What sort of a structure do you want to have around you – a self-employment model (sole trader) or a business structure (probably a limited company)? The answer for you will involve thinking about the direction in which you expect to go – do you expect to take on staff or fellow-owners? Will you diversify? Or will you aim to remain as a solo operator? And in addition to these commercial questions, there are financial, taxation and legal issues to consider, which we will briefly outline here. Whichever way you decide to go, you will need business accounting services.
Going Solo
Sole traders pay income tax and National Insurance Contributions on all their profits from trading or professional services. It doesn’t matter whether the trader takes profits out of the business. It is simple: there is no additional tax to pay as a result of withdrawing profits.
For pension planning purposes, your profits are classed as “relevant earnings”. This means that you are allowed to pay part of them into a personal pension plan and you are given full tax relief.
Your car may well be used in the pursuit of your business; and the good news is that you are able to claim capital allowances on the purchase of the car and on its running expenses – in either case the claim has to be in line with the ratio of business mileage to the car’s total mileage.

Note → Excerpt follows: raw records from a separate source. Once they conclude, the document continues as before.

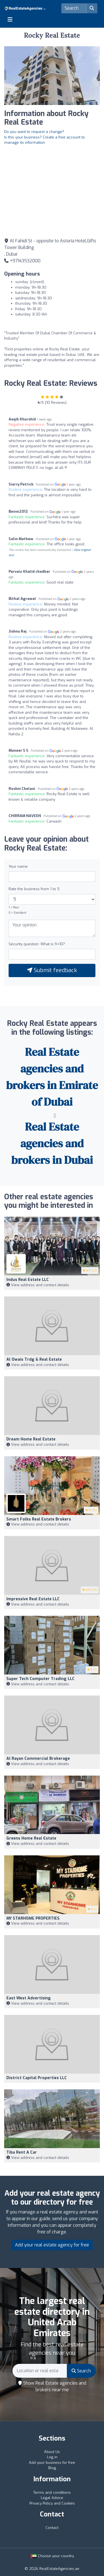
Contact (52, 2527)
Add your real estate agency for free (52, 2245)
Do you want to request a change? (34, 131)
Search (81, 2371)
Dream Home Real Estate (30, 1439)
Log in (52, 2457)
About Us (52, 2451)
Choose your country (52, 2556)
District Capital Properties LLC (36, 2078)
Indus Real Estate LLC (27, 1279)
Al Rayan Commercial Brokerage (38, 1758)
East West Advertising (28, 1998)
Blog (52, 2467)
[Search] (74, 8)
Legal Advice (52, 2497)
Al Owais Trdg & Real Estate (34, 1359)
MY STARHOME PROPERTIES (33, 1918)
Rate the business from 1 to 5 (34, 889)
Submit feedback (52, 970)
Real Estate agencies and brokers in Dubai (52, 1143)
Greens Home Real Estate (31, 1838)
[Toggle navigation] (10, 19)
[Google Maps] (52, 191)
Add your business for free (52, 2462)
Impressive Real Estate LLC (33, 1599)
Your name (18, 866)
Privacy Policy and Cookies (52, 2503)
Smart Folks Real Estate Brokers (38, 1519)
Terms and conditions (52, 2492)
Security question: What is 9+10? (37, 944)
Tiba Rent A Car (21, 2152)
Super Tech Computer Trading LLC (40, 1678)
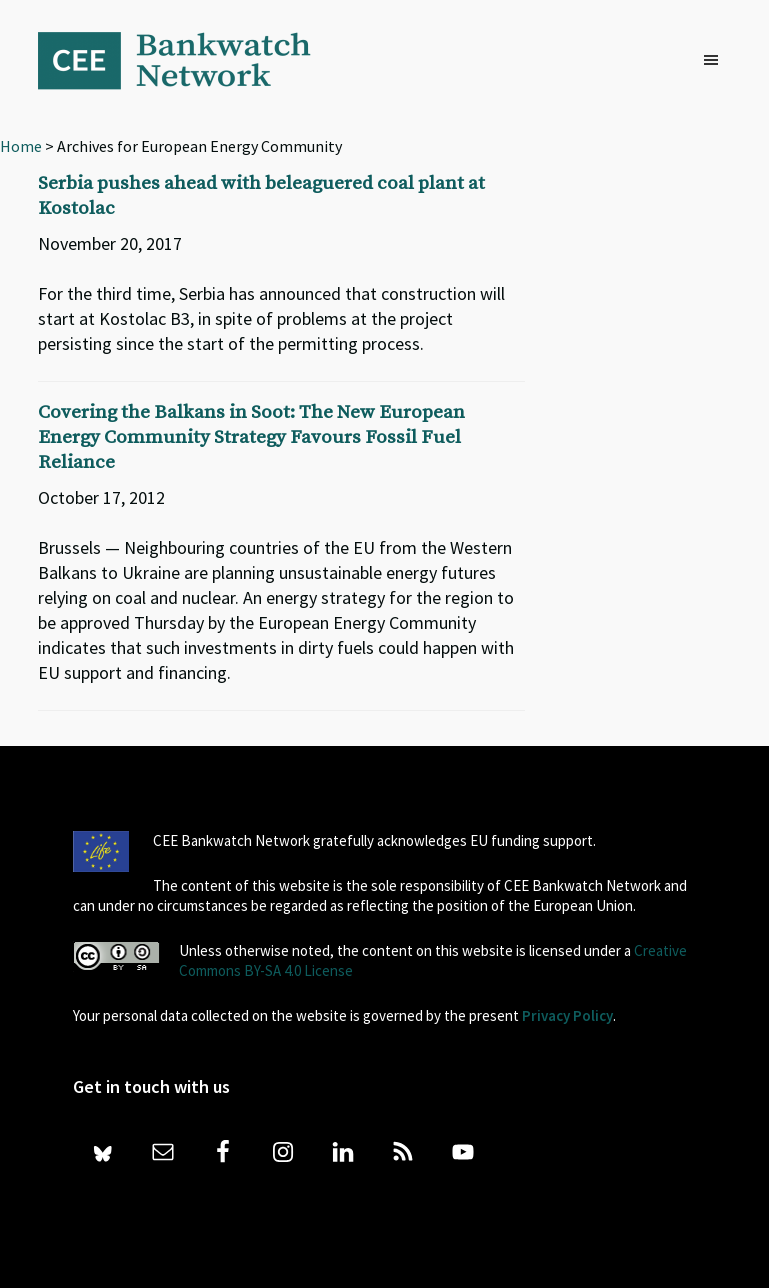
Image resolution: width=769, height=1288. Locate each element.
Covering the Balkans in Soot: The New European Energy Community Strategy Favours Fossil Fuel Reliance (251, 437)
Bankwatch (188, 60)
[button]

You will very likely, at least in the early stages, work from home; in which case you will normally be able to claim deductions from gas, electricity, and property insurance. But beware of over-claiming, for fear that your deduction claims will risk breaching the exemption allowed for private residences and you will be taxed as having business premises, including the payment of business rates. This is normally avoided, so long as there is a clearly defined private dwelling section in your home/work building.

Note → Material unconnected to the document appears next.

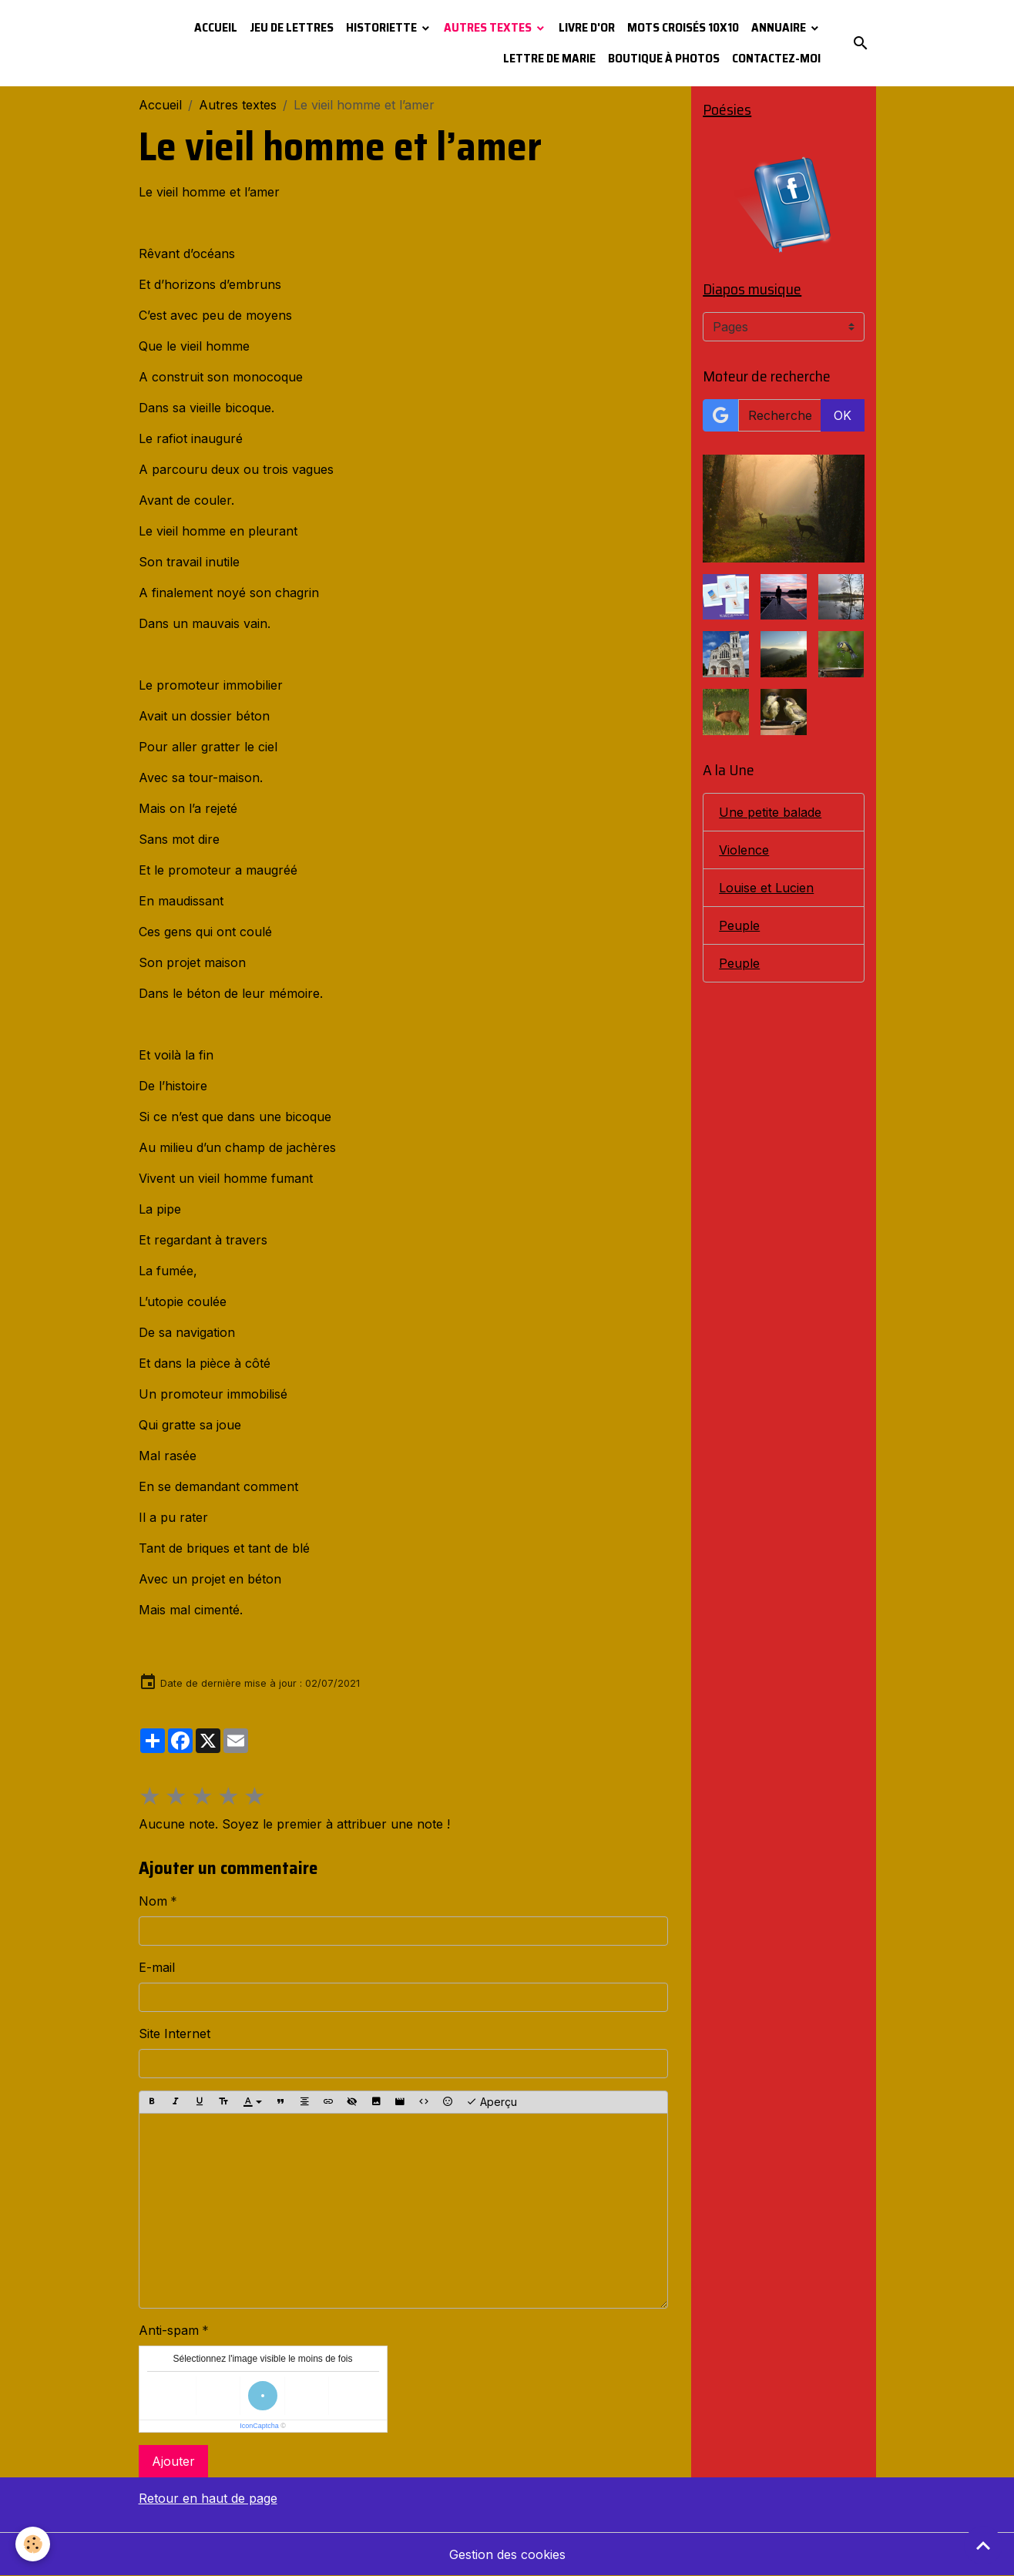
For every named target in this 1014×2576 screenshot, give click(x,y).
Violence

There is a tax advantage to your spouse being active in the operation. This means that they can legitimately be paid at a market level for their work. Another option is to make them your business partner; then you can share the profits (if any) and the associated tax after taking advantage of your individual reliefs.

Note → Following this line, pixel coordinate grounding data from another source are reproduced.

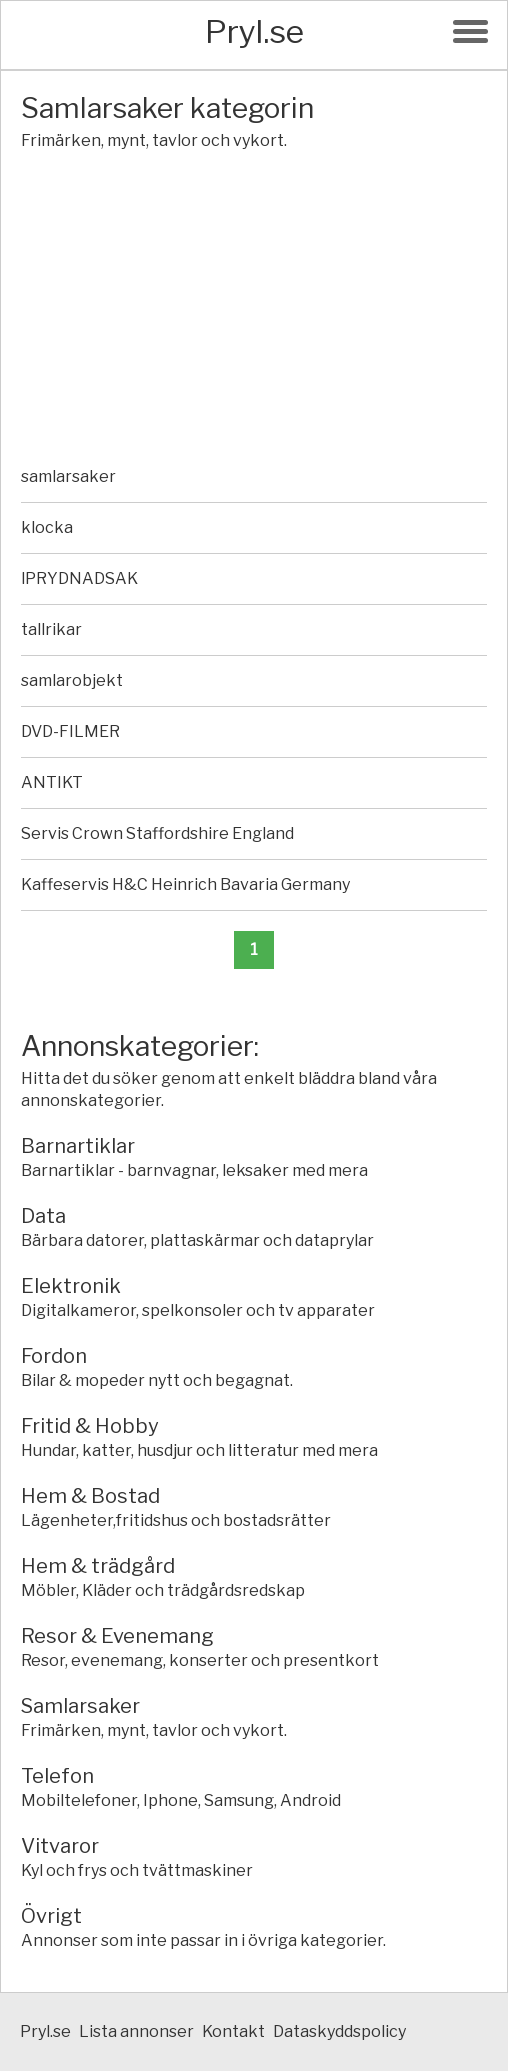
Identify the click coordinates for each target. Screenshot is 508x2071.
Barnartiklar (78, 1146)
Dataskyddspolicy (339, 2031)
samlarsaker (68, 476)
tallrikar (51, 629)
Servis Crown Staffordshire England (157, 833)
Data (43, 1216)
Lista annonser (136, 2031)
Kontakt (233, 2031)
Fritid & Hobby (90, 1426)
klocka (47, 527)
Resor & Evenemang (117, 1636)
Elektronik (71, 1286)
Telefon (57, 1776)
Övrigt (51, 1916)
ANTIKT (52, 782)
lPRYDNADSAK (79, 578)
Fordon (54, 1356)
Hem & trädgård (98, 1566)
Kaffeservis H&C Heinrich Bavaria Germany (185, 884)
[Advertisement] (254, 312)
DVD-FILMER (70, 731)
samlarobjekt (72, 680)
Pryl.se (254, 31)
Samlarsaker (80, 1706)
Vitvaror (60, 1846)
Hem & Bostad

Losses are often made in the early years of a business, and you can set off a loss against any other income that you have in the same year, or in the previous year. The process can be carried back three tax years in all, generating tax refunds. This is an area where you should definitely consult a tax adviser.
Keeping Company
When you set up a company, you automatically become a shareholder and an employee. You – or rather your company – must pay corporation tax on the profits (if any), but your salary can be deducted from the amount on which corporation tax is paid.
You do not strictly have to pay yourself a salary: but there is a national minimum wage and so HMRC can decide that part of all of any dividends is actually paid, in which case you have to set up a PAYE system and be paid after NI and income tax deductions. This may well be the best approach long term anyway to ensure that you amass the minimum number of working years’ NI contribution to secure the maximum state pension.
Your salary is classed as ‘relevant earnings’ for pension purposes. Assuming that you have registered as a director, you are entitled to have either a personal pension scheme or an occupational pension scheme.
You can claim that your company is providing you with a car and thus claim capital allowances for its purchase cost and for running costs. However, under fringe benefits rules you will pay income tax on the benefits.
If you take a loan (or one of your family does) from the company, and it is not repaid within a 9-month period after your accounting year, then the company must pay tax of 25% on the loan. If you write off the debt then the company gets back the tax deduction, but the recipient is then taxed on it, as if it were a dividend.
Bear in mind that if you have received pay in the year then you are liable to income tax, even if the company then makes a loss – it can set off losses against previous year profits or carry them forward, but that does not allow you any relief on your personal tax.
You can ‘suck it and see’ as a sole trader initially then decide to incorporate there are no specific downsides to this in tax terms and you can carry forward any early losses into the company.
The opposite process of ‘disincorporation’ may be a little more hazardous as there is the possibility of tax penalties and as always, it is best to consult a small business accountant.